Your objective
Please reproduce, exactly and in full, the lines running from the one that contains "[Produktkategorie Legales LSD" to the end of the entries.

------ Data for this task ------

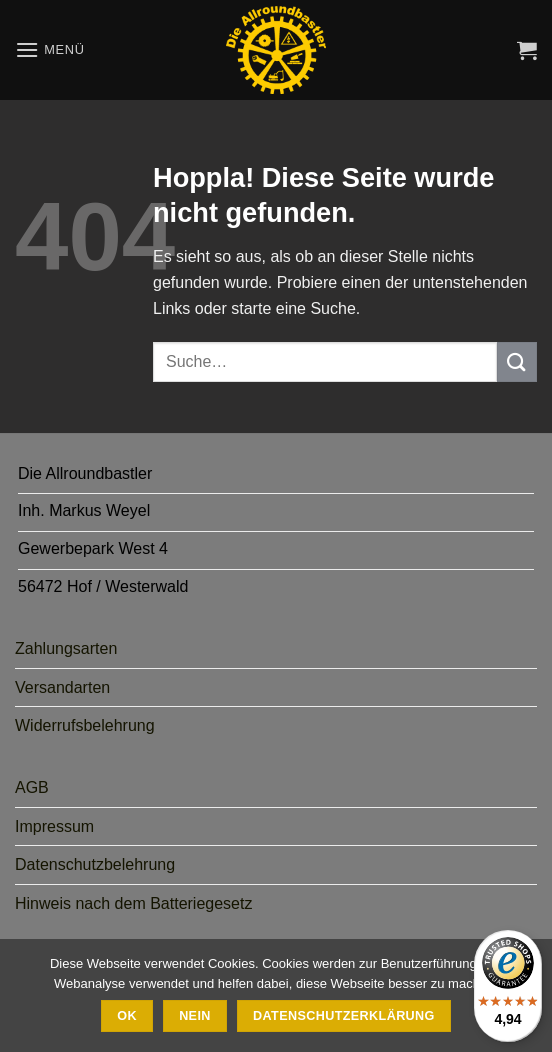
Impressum (54, 826)
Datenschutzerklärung (344, 1016)
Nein (195, 1016)
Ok (127, 1016)
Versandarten (62, 687)
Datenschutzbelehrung (95, 864)
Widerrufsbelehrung (85, 725)
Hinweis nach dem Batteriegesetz (133, 903)
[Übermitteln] (517, 361)
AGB (32, 787)
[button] (50, 49)
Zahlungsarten (66, 648)
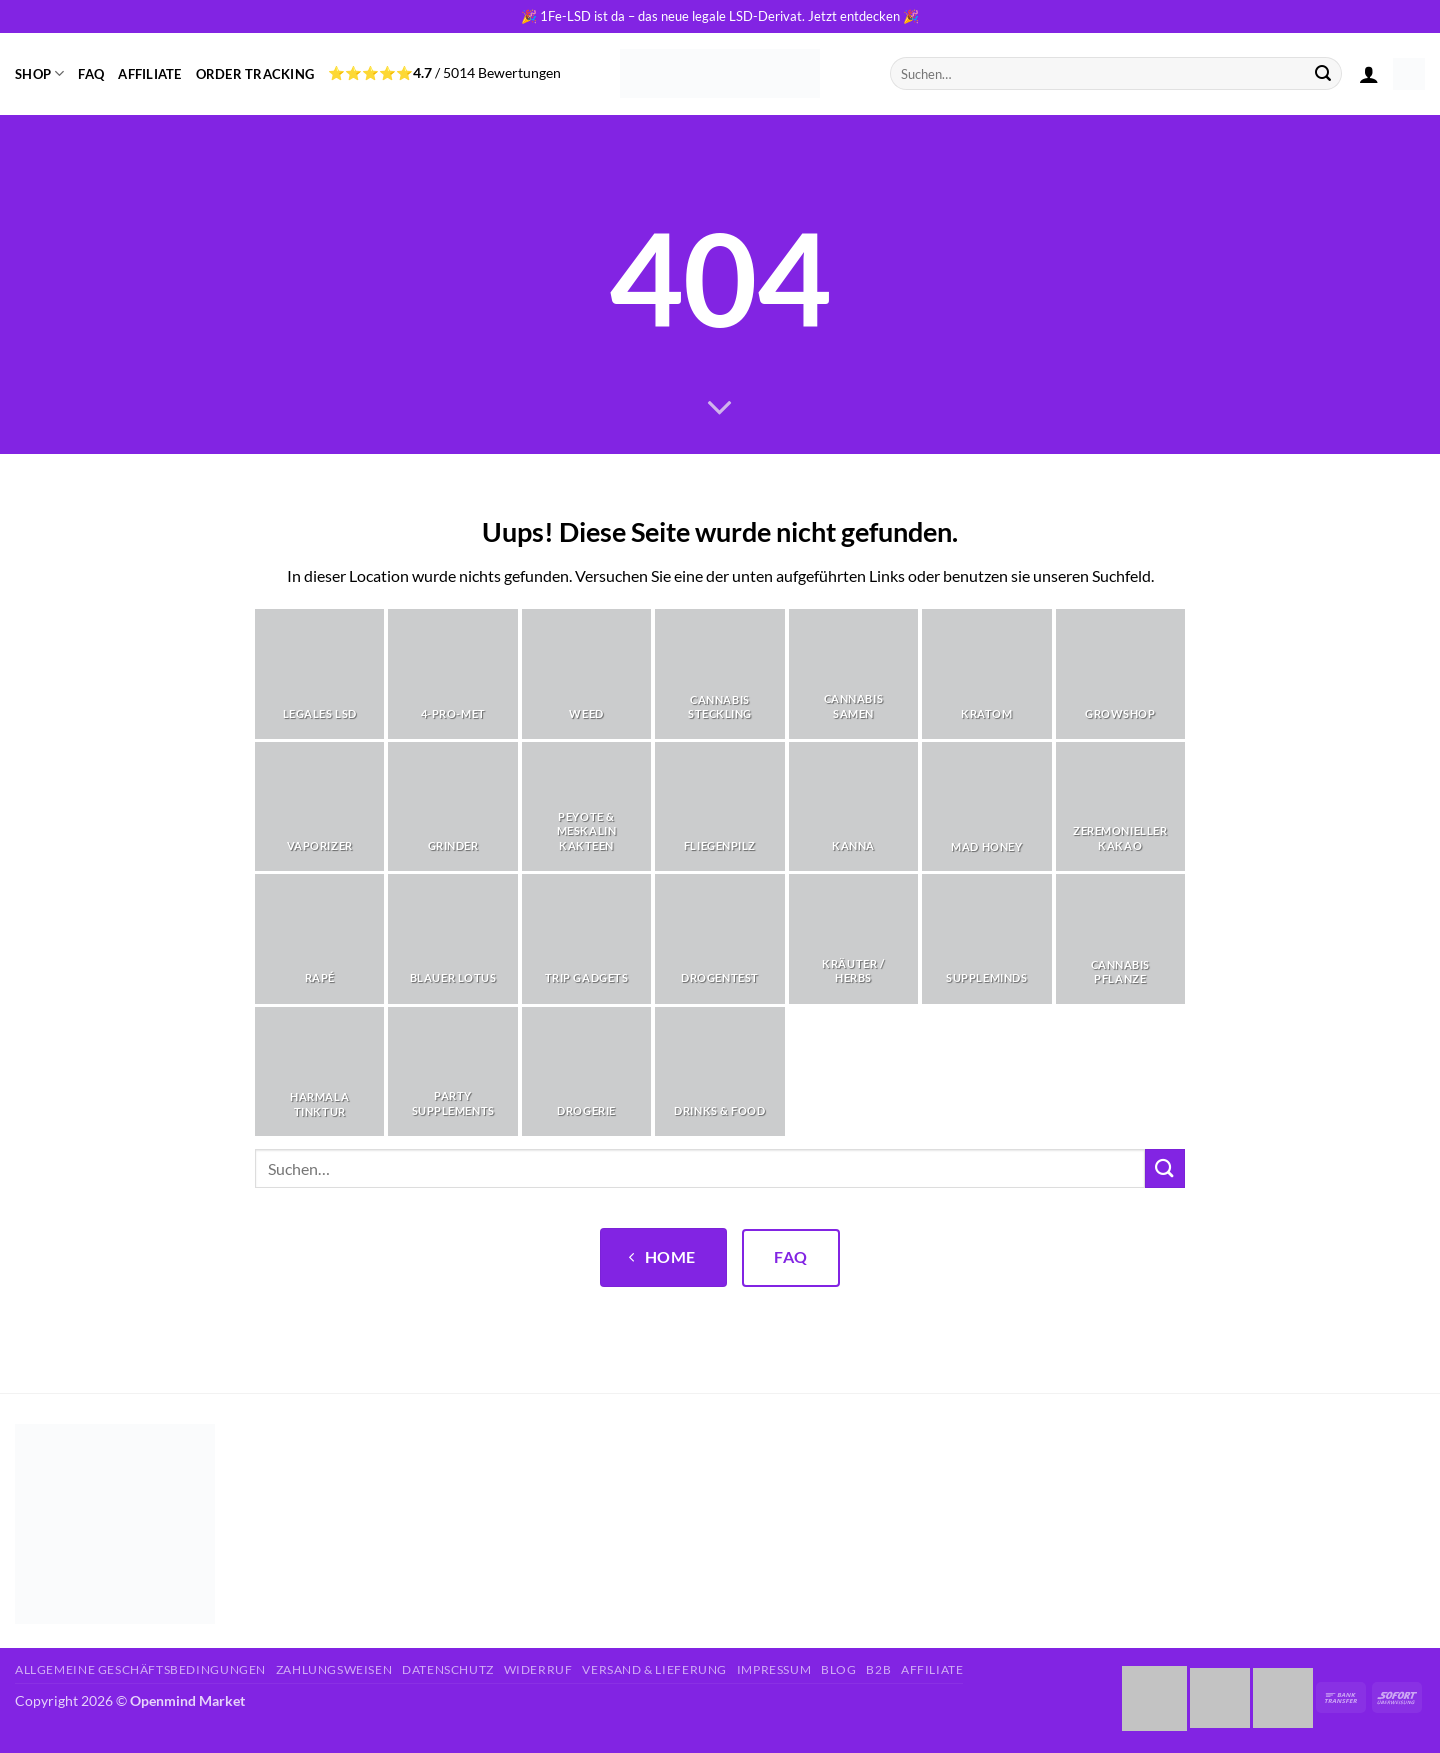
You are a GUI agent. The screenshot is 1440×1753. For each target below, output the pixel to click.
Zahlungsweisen (334, 1669)
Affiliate (149, 74)
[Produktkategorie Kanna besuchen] (853, 806)
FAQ (91, 74)
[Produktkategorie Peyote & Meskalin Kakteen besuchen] (586, 806)
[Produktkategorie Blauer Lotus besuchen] (452, 938)
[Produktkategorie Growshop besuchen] (1120, 673)
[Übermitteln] (1324, 74)
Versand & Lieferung (654, 1669)
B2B (878, 1669)
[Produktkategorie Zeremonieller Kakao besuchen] (1120, 806)
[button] (1369, 74)
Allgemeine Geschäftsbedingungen (140, 1669)
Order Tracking (255, 74)
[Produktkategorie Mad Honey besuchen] (986, 806)
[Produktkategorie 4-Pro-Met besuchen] (452, 673)
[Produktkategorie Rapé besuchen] (319, 938)
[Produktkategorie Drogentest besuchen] (719, 938)
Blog (838, 1669)
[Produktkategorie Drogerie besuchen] (586, 1071)
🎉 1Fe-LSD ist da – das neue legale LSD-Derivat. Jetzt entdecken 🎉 (720, 16)
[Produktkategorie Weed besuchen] (586, 673)
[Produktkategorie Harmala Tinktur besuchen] (319, 1071)
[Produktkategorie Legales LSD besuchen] (319, 673)
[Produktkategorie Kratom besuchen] (986, 673)
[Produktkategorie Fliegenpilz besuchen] (719, 806)
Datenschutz (448, 1669)
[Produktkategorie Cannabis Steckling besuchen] (719, 673)
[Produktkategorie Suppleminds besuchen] (986, 938)
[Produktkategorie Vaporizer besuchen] (319, 806)
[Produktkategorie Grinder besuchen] (452, 806)
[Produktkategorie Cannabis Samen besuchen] (853, 673)
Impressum (774, 1669)
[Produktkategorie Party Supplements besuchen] (452, 1071)
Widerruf (538, 1669)
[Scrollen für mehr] (720, 408)
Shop (39, 73)
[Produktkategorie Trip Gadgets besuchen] (586, 938)
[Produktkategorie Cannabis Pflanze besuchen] (1120, 938)
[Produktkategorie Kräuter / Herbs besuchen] (853, 938)
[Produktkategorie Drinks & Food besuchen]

------

Exercise response
[Produktkategorie Legales LSD besuchen] (319, 673)
[Produktkategorie Kratom besuchen] (986, 673)
[Produktkategorie Fliegenpilz besuchen] (719, 806)
Datenschutz (448, 1669)
[Produktkategorie Cannabis Steckling besuchen] (719, 673)
[Produktkategorie Suppleminds besuchen] (986, 938)
[Produktkategorie Vaporizer besuchen] (319, 806)
[Produktkategorie Grinder besuchen] (452, 806)
[Produktkategorie Cannabis Samen besuchen] (853, 673)
Impressum (774, 1669)
[Produktkategorie Party Supplements besuchen] (452, 1071)
Widerruf (538, 1669)
[Scrollen für mehr] (720, 408)
Shop (39, 73)
[Produktkategorie Trip Gadgets besuchen] (586, 938)
[Produktkategorie Cannabis Pflanze besuchen] (1120, 938)
[Produktkategorie Kräuter / Herbs besuchen] (853, 938)
[Produktkategorie Drinks & Food besuchen]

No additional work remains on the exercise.